> Exercise details:
Please set down each line of the data again, unchanged.

> Dataset extract:
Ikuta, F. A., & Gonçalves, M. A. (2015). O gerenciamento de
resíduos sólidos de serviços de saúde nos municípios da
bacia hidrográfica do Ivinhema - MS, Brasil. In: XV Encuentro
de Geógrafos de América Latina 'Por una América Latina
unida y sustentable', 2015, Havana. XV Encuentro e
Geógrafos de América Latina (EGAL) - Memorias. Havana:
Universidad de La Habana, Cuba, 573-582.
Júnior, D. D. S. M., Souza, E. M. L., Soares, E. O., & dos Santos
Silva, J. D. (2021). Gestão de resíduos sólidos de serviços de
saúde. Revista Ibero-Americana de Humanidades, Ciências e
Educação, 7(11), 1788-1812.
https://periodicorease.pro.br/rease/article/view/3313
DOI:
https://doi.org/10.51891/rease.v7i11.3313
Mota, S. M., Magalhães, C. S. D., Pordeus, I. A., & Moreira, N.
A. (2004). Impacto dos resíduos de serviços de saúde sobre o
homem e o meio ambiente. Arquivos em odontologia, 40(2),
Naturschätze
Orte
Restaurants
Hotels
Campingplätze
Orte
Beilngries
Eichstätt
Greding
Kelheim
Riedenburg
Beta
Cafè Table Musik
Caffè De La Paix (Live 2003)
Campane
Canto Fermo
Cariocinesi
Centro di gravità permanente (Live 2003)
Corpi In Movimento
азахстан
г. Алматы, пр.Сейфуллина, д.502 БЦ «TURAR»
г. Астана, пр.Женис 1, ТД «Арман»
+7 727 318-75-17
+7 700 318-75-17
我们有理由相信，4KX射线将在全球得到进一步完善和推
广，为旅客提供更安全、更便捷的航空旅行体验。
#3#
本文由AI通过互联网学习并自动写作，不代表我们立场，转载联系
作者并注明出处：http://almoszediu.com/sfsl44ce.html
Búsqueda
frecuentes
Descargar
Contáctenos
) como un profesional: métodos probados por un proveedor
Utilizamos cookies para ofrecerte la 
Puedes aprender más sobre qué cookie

> Solution:
Ikuta, F. A., & Gonçalves, M. A. (2015). O gerenciamento de
resíduos sólidos de serviços de saúde nos municípios da
bacia hidrográfica do Ivinhema - MS, Brasil. In: XV Encuentro
de Geógrafos de América Latina 'Por una América Latina
unida y sustentable', 2015, Havana. XV Encuentro e
Geógrafos de América Latina (EGAL) - Memorias. Havana:
Universidad de La Habana, Cuba, 573-582.
Júnior, D. D. S. M., Souza, E. M. L., Soares, E. O., & dos Santos
Silva, J. D. (2021). Gestão de resíduos sólidos de serviços de
saúde. Revista Ibero-Americana de Humanidades, Ciências e
Educação, 7(11), 1788-1812.
https://periodicorease.pro.br/rease/article/view/3313
DOI:
https://doi.org/10.51891/rease.v7i11.3313
Mota, S. M., Magalhães, C. S. D., Pordeus, I. A., & Moreira, N.
A. (2004). Impacto dos resíduos de serviços de saúde sobre o
homem e o meio ambiente. Arquivos em odontologia, 40(2),
Naturschätze
Orte
Restaurants
Hotels
Campingplätze
Orte
Beilngries
Eichstätt
Greding
Kelheim
Riedenburg
Beta
Cafè Table Musik
Caffè De La Paix (Live 2003)
Campane
Canto Fermo
Cariocinesi
Centro di gravità permanente (Live 2003)
Corpi In Movimento
азахстан
г. Алматы, пр.Сейфуллина, д.502 БЦ «TURAR»
г. Астана, пр.Женис 1, ТД «Арман»
+7 727 318-75-17
+7 700 318-75-17
我们有理由相信，4KX射线将在全球得到进一步完善和推
广，为旅客提供更安全、更便捷的航空旅行体验。
#3#
本文由AI通过互联网学习并自动写作，不代表我们立场，转载联系
作者并注明出处：http://almoszediu.com/sfsl44ce.html
Búsqueda
frecuentes
Descargar
Contáctenos
) como un profesional: métodos probados por un proveedor
Utilizamos cookies para ofrecerte la 
Puedes aprender más sobre qué cookie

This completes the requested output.